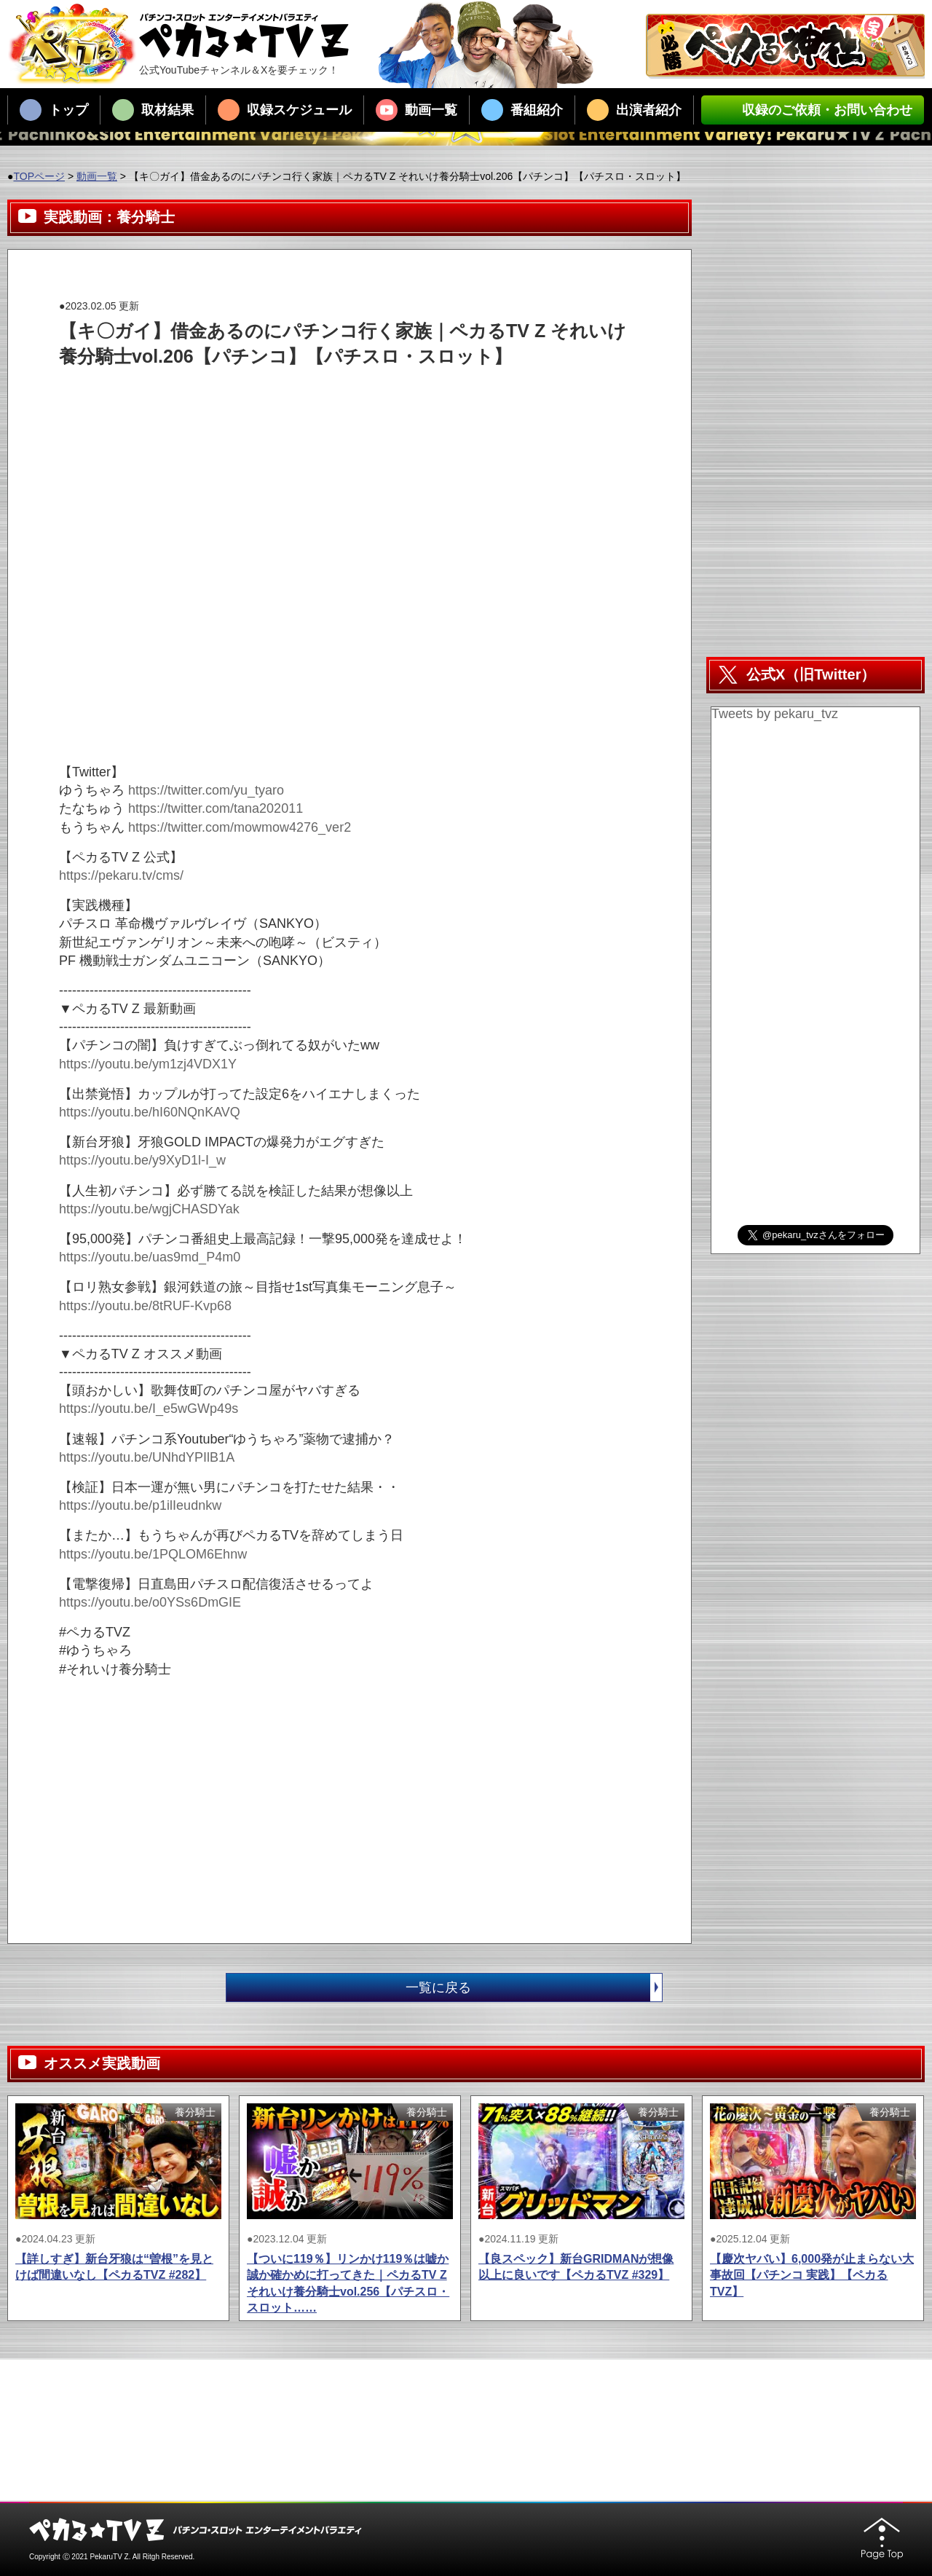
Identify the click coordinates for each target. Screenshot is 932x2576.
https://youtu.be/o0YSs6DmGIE (150, 1602)
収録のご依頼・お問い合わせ (812, 110)
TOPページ (39, 176)
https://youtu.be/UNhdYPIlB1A (146, 1457)
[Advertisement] (324, 402)
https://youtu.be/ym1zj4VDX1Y (148, 1064)
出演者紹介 (634, 110)
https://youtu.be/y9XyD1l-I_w (142, 1160)
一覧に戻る (534, 1987)
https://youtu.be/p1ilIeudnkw (140, 1505)
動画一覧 (416, 110)
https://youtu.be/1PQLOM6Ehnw (153, 1554)
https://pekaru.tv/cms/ (121, 875)
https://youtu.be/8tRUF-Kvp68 (145, 1306)
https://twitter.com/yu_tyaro (206, 790)
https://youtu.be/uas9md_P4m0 (149, 1257)
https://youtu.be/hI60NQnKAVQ (149, 1112)
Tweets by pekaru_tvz (774, 713)
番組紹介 (522, 110)
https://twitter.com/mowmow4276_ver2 (239, 827)
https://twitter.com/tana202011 (215, 808)
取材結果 (153, 110)
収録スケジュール (285, 110)
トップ (54, 110)
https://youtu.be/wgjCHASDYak (149, 1209)
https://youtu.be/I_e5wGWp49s (148, 1408)
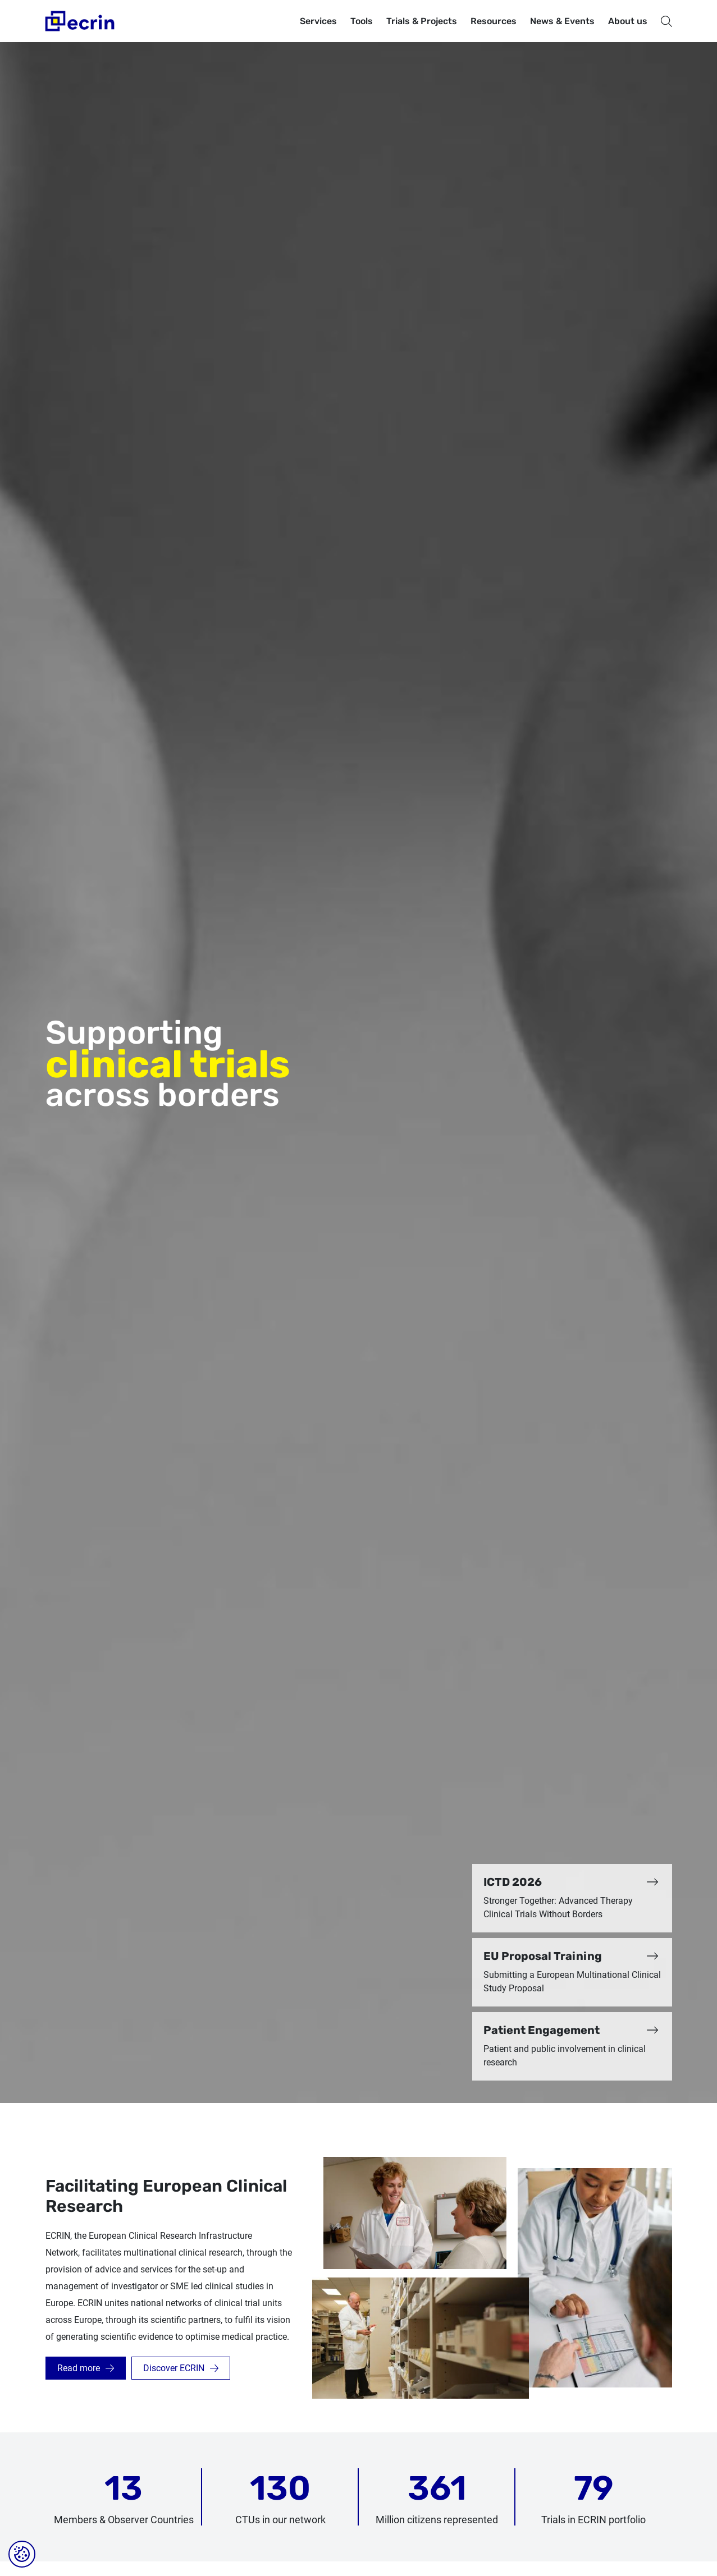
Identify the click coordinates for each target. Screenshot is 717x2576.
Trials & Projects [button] (421, 21)
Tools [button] (361, 21)
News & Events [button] (562, 21)
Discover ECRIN (173, 2368)
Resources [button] (494, 21)
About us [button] (627, 21)
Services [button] (318, 21)
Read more (78, 2368)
══════════════════════════════
- Required work: Please reproduce the listing exactly from its opening line through the line that contains "一覧に戻る (534, 1987)", both included, with all pictures omitted.

- Response:
Identify the click coordinates for each target. Screenshot is 932x2576.
https://youtu.be/o0YSs6DmGIE (150, 1602)
収録のご依頼・お問い合わせ (812, 110)
TOPページ (39, 176)
https://youtu.be/UNhdYPIlB1A (146, 1457)
[Advertisement] (324, 402)
https://youtu.be/ym1zj4VDX1Y (148, 1064)
出演者紹介 (634, 110)
https://youtu.be/y9XyD1l-I_w (142, 1160)
一覧に戻る (534, 1987)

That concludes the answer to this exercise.